Make an exact copy of the entries, and keep any pictures out of it.

▸ PROVIDED RECORDS:

_ _ _

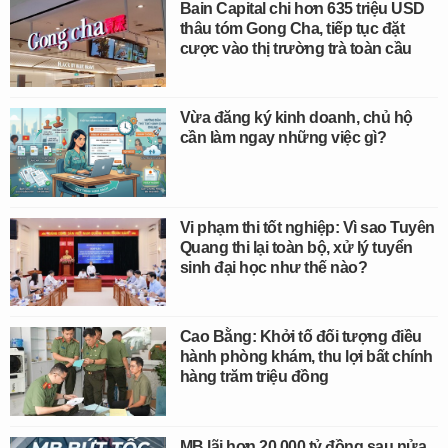
Bain Capital chi hơn 635 triệu USD
thâu tóm Gong Cha, tiếp tục đặt
cược vào thị trường trà toàn cầu
Vừa đăng ký kinh doanh, chủ hộ
cần làm ngay những việc gì?
Vi phạm thi tốt nghiệp: Vì sao Tuyên
Quang thi lại toàn bộ, xử lý tuyển
sinh đại học như thế nào?
Cao Bằng: Khởi tố đối tượng điều
hành phòng khám, thu lợi bất chính
hàng trăm triệu đồng
MB lãi hơn 20.000 tỷ đồng sau nửa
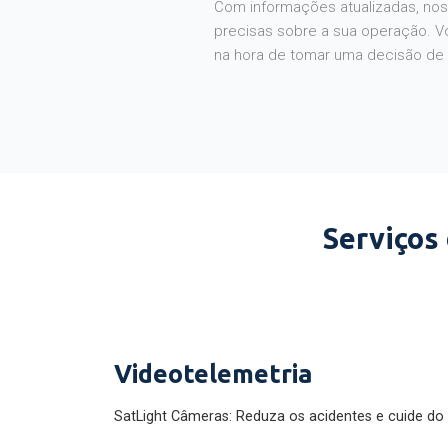
Com informações atualizadas, noss
precisas sobre a sua operação. V
na hora de tomar uma decisão de
Serviços
Videotelemetria
SatLight Câmeras: Reduza os acidentes e cuide do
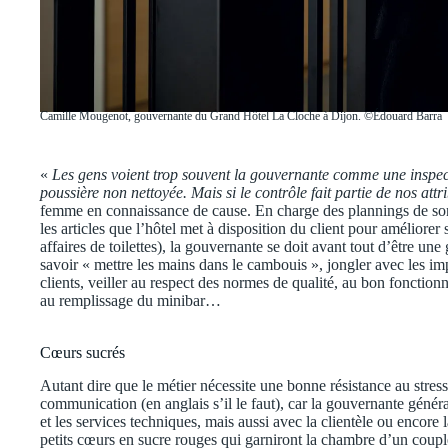
Camille Mougenot, gouvernante du Grand Hôtel La Cloche à Dijon. ©Édouard Barra
«
Les gens voient trop souvent la gouvernante comme une inspect
poussière non nettoyée. Mais si le contrôle fait partie de nos att
femme en connaissance de cause. En charge des plannings de son
les articles que l’hôtel met à disposition du client pour améliorer
affaires de toilettes), la gouvernante se doit avant tout d’être une
savoir « mettre les mains dans le cambouis », jongler avec les i
clients, veiller au respect des normes de qualité, au bon fonction
au remplissage du minibar…
Cœurs sucrés
Autant dire que le métier nécessite une bonne résistance au stress
communication (en anglais s’il le faut), car la gouvernante généra
et les services techniques, mais aussi avec la clientèle ou encore 
petits cœurs en sucre rouges qui garniront la chambre d’un coup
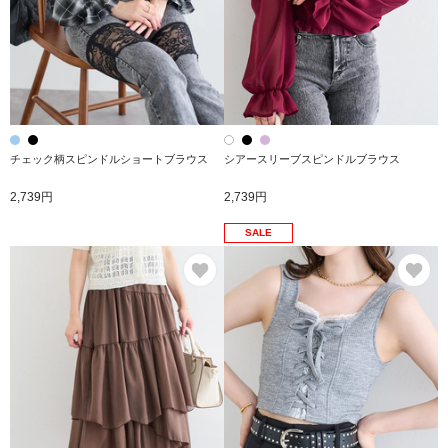
チェック柄スピンドルショートブラウス
シアースリーブスピンドルブラウス
2,739円
2,739円
SALE
お気に入り
お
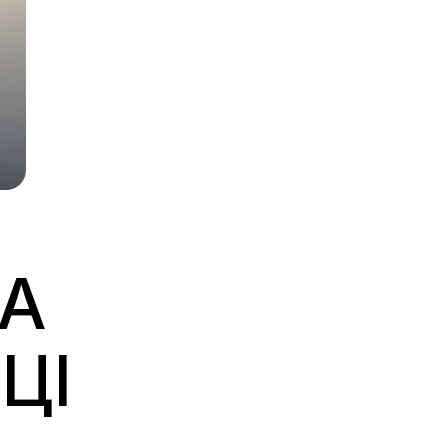
НА
ЦІ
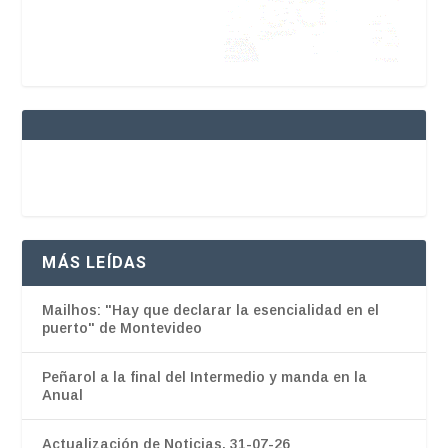
MÁS LEÍDAS
Mailhos: "Hay que declarar la esencialidad en el
puerto" de Montevideo
Peñarol a la final del Intermedio y manda en la
Anual
Actualización de Noticias. 31-07-26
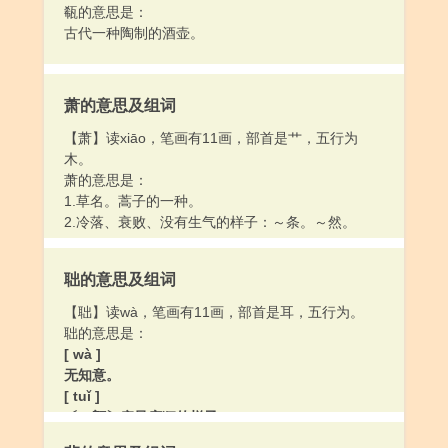
瓻的意思是：
古代一种陶制的酒壶。
萧的意思及组词
【萧】读xiāo，笔画有11画，部首是艹，五行为
木。
萧的意思是：
1.草名。蒿子的一种。
2.冷落、衰败、没有生气的样子：～条。～然。
聉的意思及组词
【聉】读wà，笔画有11画，部首是耳，五行为。
聉的意思是：
[ wà ]
无知意。
[ tuǐ ]
〔～顡〕痴呆癫狂的样子。
[ zhuó ]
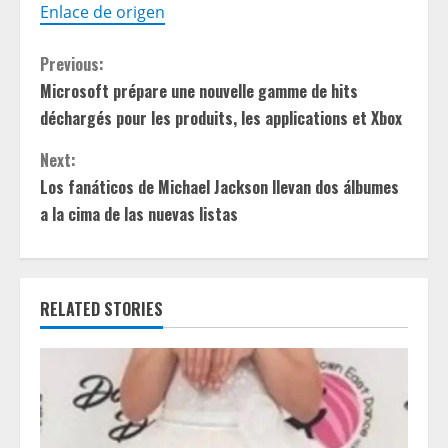
Enlace de origen
C
Previous:
Microsoft prépare une nouvelle gamme de hits
o
déchargés pour les produits, les applications et Xbox
n
Next:
t
Los fanáticos de Michael Jackson llevan dos álbumes
a la cima de las nuevas listas
i
n
RELATED STORIES
u
e
R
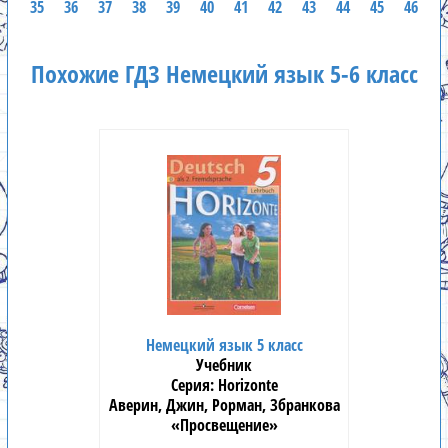
35
36
37
38
39
40
41
42
43
44
45
46
Похожие ГДЗ Немецкий язык 5-6 класс
Немецкий язык 5 класс
Учебник
Horizonte
Аверин, Джин, Рорман, Збранкова
«Просвещение»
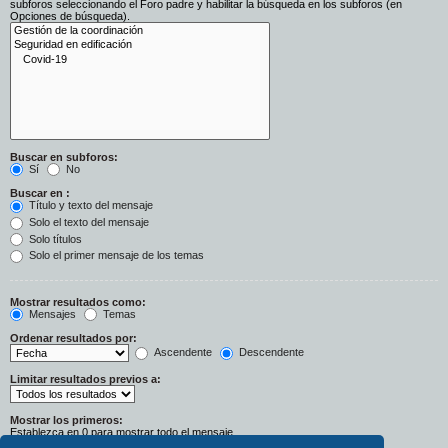
subforos seleccionando el Foro padre y habilitar la búsqueda en los subforos (en
Opciones de búsqueda).
Buscar en subforos:
Sí
No
Buscar en :
Título y texto del mensaje
Solo el texto del mensaje
Solo títulos
Solo el primer mensaje de los temas
Mostrar resultados como:
Mensajes
Temas
Ordenar resultados por:
Ascendente
Descendente
Limitar resultados previos a:
Mostrar los primeros:
Establezca en 0 para mostrar todo el mensaje.
Caracteres del mensaje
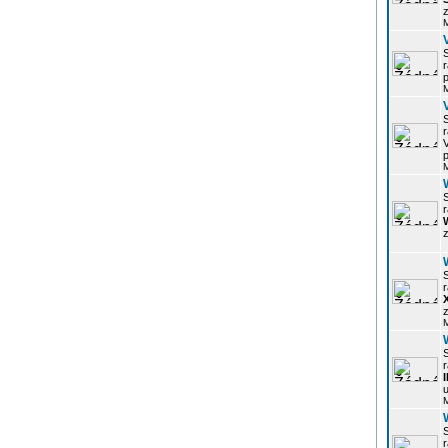
z
r
p
r
p
r
z
r
z
r
u
r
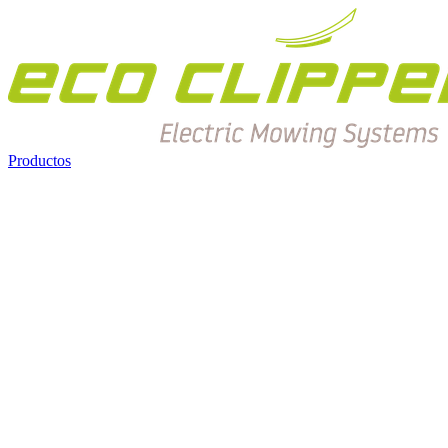
Productos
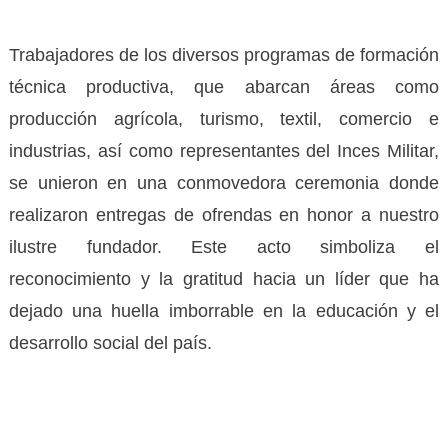
Trabajadores de los diversos programas de formación
técnica productiva, que abarcan áreas como
producción agrícola, turismo, textil, comercio e
industrias, así como representantes del Inces Militar,
se unieron en una conmovedora ceremonia donde
realizaron entregas de ofrendas en honor a nuestro
ilustre fundador. Este acto simboliza el
reconocimiento y la gratitud hacia un líder que ha
dejado una huella imborrable en la educación y el
desarrollo social del país.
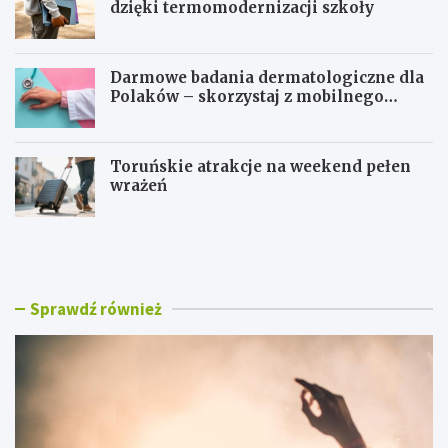
dzięki termomodernizacji szkoły
Darmowe badania dermatologiczne dla
Polaków – skorzystaj z mobilnego
gabinetu!
Toruńskie atrakcje na weekend pełen
wrażeń
T
N
o
o
r
w
u
a
ń
e
Sprawdź również
w
r
r
a
y
e
t
d
m
u
i
k
e
a
D
c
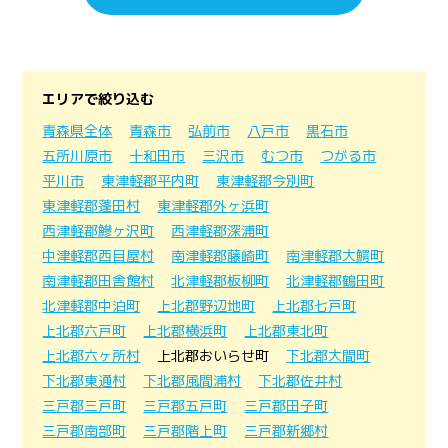
エリアで絞り込む
青森県全体
青森市
弘前市
八戸市
黒石市
五所川原市
十和田市
三沢市
むつ市
つがる市
平川市
東津軽郡平内町
東津軽郡今別町
東津軽郡蓬田村
東津軽郡外ヶ浜町
西津軽郡鰺ヶ沢町
西津軽郡深浦町
中津軽郡西目屋村
南津軽郡藤崎町
南津軽郡大鰐町
南津軽郡田舎館村
北津軽郡板柳町
北津軽郡鶴田町
北津軽郡中泊町
上北郡野辺地町
上北郡七戸町
上北郡六戸町
上北郡横浜町
上北郡東北町
上北郡六ヶ所村
上北郡おいらせ町
下北郡大間町
下北郡東通村
下北郡風間浦村
下北郡佐井村
三戸郡三戸町
三戸郡五戸町
三戸郡田子町
三戸郡南部町
三戸郡階上町
三戸郡新郷村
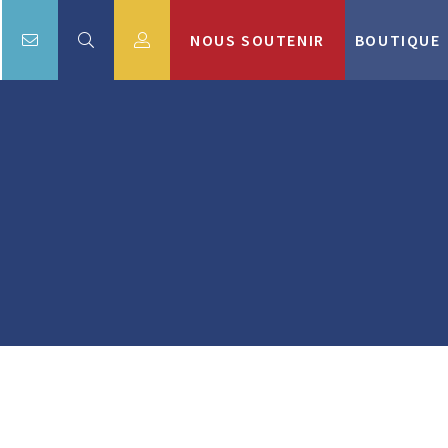
NOUS SOUTENIR
BOUTIQUE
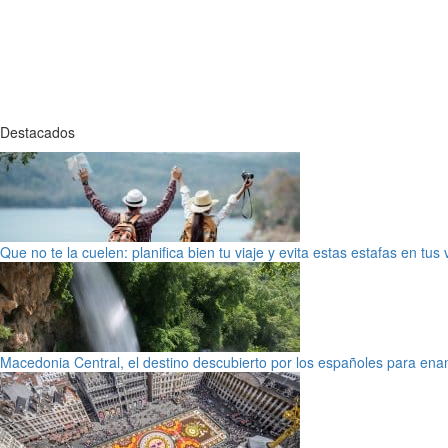
Destacados
Que no te la cuelen: planifica bien tu viaje y evita estas estafas en tus
Macedonia Central, el destino descubierto por los españoles para en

_ _ _

▸ RESULT OF THIS EXERCISE:
Bain Capital chi hơn 635 triệu USD
thâu tóm Gong Cha, tiếp tục đặt
cược vào thị trường trà toàn cầu
Vừa đăng ký kinh doanh, chủ hộ
cần làm ngay những việc gì?
Vi phạm thi tốt nghiệp: Vì sao Tuyên
Quang thi lại toàn bộ, xử lý tuyển
sinh đại học như thế nào?
Cao Bằng: Khởi tố đối tượng điều
hành phòng khám, thu lợi bất chính
hàng trăm triệu đồng
MB lãi hơn 20.000 tỷ đồng sau nửa
Com informações atualizadas, noss
precisas sobre a sua operação. V
na hora de tomar uma decisão de
Serviços
Videotelemetria
SatLight Câmeras: Reduza os acidentes e cuide do
Camille Mougenot, gouvernante du Grand Hôtel La Cloche à Dijon. ©Édouard Barra
«
Les gens voient trop souvent la gouvernante comme une inspect
poussière non nettoyée. Mais si le contrôle fait partie de nos att
femme en connaissance de cause. En charge des plannings de son
les articles que l’hôtel met à disposition du client pour améliorer
affaires de toilettes), la gouvernante se doit avant tout d’être une
savoir « mettre les mains dans le cambouis », jongler avec les i
clients, veiller au respect des normes de qualité, au bon fonction
au remplissage du minibar…
Cœurs sucrés
Autant dire que le métier nécessite une bonne résistance au stress
communication (en anglais s’il le faut), car la gouvernante généra
et les services techniques, mais aussi avec la clientèle ou encore 
petits cœurs en sucre rouges qui garniront la chambre d’un coup
チェック柄スピンドルショートブラウス
シアースリーブスピンドルブラウス
2,739円
2,739円
SALE
お気に入り
お
НА
ЦІ
MÁS LEÍDAS
Mailhos: "Hay que declarar la esencialidad en el
puerto" de Montevideo
Peñarol a la final del Intermedio y manda en la
Anual
Actualización de Noticias. 31-07-26
瓻的意思是：
古代一种陶制的酒壶。
萧的意思及组词
【萧】读xiāo，笔画有11画，部首是艹，五行为
木。
萧的意思是：
1.草名。蒿子的一种。
2.冷落、衰败、没有生气的样子：～条。～然。
聉的意思及组词
【聉】读wà，笔画有11画，部首是耳，五行为。
聉的意思是：
[ wà ]
无知意。
[ tuǐ ]
〔～顡〕痴呆癫狂的样子。
[ zhuó ]
Enlace de origen
C
Previous:
Microsoft prépare une nouvelle gamme de hits
o
déchargés pour les produits, les applications et Xbox
n
Next:
t
Los fanáticos de Michael Jackson llevan dos álbumes
a la cima de las nuevas listas
i
n
RELATED STORIES
u
e
R
35
36
37
38
39
40
41
42
43
44
45
46
Похожие ГДЗ Немецкий язык 5-6 класс
Немецкий язык 5 класс
Учебник
Horizonte
Аверин, Джин, Рорман, Збранкова
«Просвещение»
subforos seleccionando el Foro padre y habilitar la búsqueda en los subforos (en
Opciones de búsqueda).
Buscar en subforos:
Sí
No
Buscar en :
Título y texto del mensaje
Solo el texto del mensaje
Solo títulos
Solo el primer mensaje de los temas
Mostrar resultados como:
Mensajes
Temas
Ordenar resultados por:
Ascendente
Descendente
Limitar resultados previos a:
Mostrar los primeros:
Establezca en 0 para mostrar todo el mensaje.
Caracteres del mensaje
z
r
p
r
p
r
z
r
z
r
u
r
Productos
Trabajadores de los diversos programas de formación
técnica productiva, que abarcan áreas como
producción agrícola, turismo, textil, comercio e
industrias, así como representantes del Inces Militar,
se unieron en una conmovedora ceremonia donde
realizaron entregas de ofrendas en honor a nuestro
ilustre fundador. Este acto simboliza el
reconocimiento y la gratitud hacia un líder que ha
dejado una huella imborrable en la educación y el
desarrollo social del país.
dzięki termomodernizacji szkoły
Darmowe badania dermatologiczne dla
Polaków – skorzystaj z mobilnego
gabinetu!
Toruńskie atrakcje na weekend pełen
wrażeń
T
N
o
o
r
w
u
a
ń
e
Sprawdź również
w
r
r
a
y
e
t
d
m
u
i
k
e
a
D
c
エリアで絞り込む
青森県全体
青森市
弘前市
八戸市
黒石市
五所川原市
十和田市
三沢市
むつ市
つがる市
平川市
東津軽郡平内町
東津軽郡今別町
東津軽郡蓬田村
東津軽郡外ヶ浜町
西津軽郡鰺ヶ沢町
西津軽郡深浦町
中津軽郡西目屋村
南津軽郡藤崎町
南津軽郡大鰐町
南津軽郡田舎館村
北津軽郡板柳町
北津軽郡鶴田町
北津軽郡中泊町
上北郡野辺地町
上北郡七戸町
上北郡六戸町
上北郡横浜町
上北郡東北町
上北郡六ヶ所村
上北郡おいらせ町
下北郡大間町
下北郡東通村
下北郡風間浦村
下北郡佐井村
三戸郡三戸町
三戸郡五戸町
三戸郡田子町
三戸郡南部町
三戸郡階上町
三戸郡新郷村
NOUS SOUTENIR
BOUTIQUE
Destacados
Que no te la cuelen: planifica bien tu viaje y evita estas estafas en tus
Macedonia Central, el destino descubierto por los españoles para en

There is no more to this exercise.